This was my fifteenth Ironman. I’ve never been one to get obsessed with numbers. I never track my total hours/miles/yards per week/year, and I couldn’t even give you an estimate of the number of calories I eat in a day. I have no idea how many triathlons I’ve done in my life or my maximum miles run in a week. But I have acknowledged this because…well, that is a lot of Ironman races. They’ve all been memorable in their own ways, and I’m quite proud of the fact that they’ve all been under 10 hours (another random fact I realized). I guess that means I’ve never really blown up or given up. While I aim to remain as relaxed as possible going into events, I have also found over the years there are times that we need to really know why we’re doing this. We need to stay engaged; not just go through the motions. If we are really investing our heart and soul into an endeavor, it helps to know your why; know what is driving you. I’ve found this can change from day to day, race to race, year to year. When I think back on Ironman Texas, I realize what is driving me after 15 years of racing is the simple concept of possibility; defined as “something that can be done or achieved; something that might or might not happen or exist.” Now please don’t confuse this with the somewhat hackneyed phrase ‘Anything is Possible’. There are decidedly many things that will never be possible. However, I firmly believe this. When we prepare our bodies and our minds; when we dedicate ourselves to a mission that is important to us, and when we are willing to take risk and put ourselves on the line to accomplish great things; therein lies magnificent possibility.
Realist = A person who accepts a situation as it is and is prepared to deal with it accordingly.

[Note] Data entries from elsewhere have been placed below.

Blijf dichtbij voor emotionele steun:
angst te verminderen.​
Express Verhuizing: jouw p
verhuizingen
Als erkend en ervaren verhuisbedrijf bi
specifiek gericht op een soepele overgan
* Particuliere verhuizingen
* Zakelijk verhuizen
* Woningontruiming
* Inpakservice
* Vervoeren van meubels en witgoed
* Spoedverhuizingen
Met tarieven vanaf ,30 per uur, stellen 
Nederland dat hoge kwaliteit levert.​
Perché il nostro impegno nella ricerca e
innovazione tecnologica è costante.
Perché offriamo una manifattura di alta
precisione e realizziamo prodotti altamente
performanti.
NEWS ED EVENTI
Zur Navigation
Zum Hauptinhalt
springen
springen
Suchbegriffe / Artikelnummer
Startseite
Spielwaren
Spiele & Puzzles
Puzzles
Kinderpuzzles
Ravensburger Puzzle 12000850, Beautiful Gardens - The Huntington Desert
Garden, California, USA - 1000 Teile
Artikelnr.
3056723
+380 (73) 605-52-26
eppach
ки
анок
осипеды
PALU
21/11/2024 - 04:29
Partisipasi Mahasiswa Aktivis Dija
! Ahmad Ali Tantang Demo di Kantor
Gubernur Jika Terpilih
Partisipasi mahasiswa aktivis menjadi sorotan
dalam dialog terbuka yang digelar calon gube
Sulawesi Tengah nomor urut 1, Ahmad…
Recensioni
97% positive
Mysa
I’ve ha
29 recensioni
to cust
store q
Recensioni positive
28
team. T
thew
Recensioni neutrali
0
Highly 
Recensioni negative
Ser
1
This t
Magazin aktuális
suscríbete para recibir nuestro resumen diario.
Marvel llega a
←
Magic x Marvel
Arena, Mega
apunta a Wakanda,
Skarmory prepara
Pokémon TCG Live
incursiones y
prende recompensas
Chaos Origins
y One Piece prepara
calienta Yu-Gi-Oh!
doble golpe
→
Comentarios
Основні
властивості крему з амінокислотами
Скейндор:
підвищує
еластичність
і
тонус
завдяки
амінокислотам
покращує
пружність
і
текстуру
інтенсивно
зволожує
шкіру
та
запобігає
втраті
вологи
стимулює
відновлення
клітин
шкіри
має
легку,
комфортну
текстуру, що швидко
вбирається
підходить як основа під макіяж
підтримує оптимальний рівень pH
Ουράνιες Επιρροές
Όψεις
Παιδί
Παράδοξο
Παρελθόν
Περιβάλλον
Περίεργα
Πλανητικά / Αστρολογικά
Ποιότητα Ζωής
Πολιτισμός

I like to think that I’m a realist. Sure I may set big goals and I have no problem going after them, knowing I may fall on my face; but I’m always willing to accept what it is, be it good or bad, and I try to deal with “life” as best I can. Given this approach, I thought a nice way to recap last weekend in Galveston boiled down to simply a lot of very awesome stuff and then some not so great stuff. Given that I grew up always eating my vegetables first (to get the crap out of the way, and look forward to the good part; we always had to finish our plates), let’s delve through the not-so-awesome first; and save the good stuff (the steak) for the end.
Failure is only possible when we fail to learn from our experiences. And experiences are only created when we throw ourselves into life; sometimes we fly, others we fall; but it’s what we take from the process that creates our future.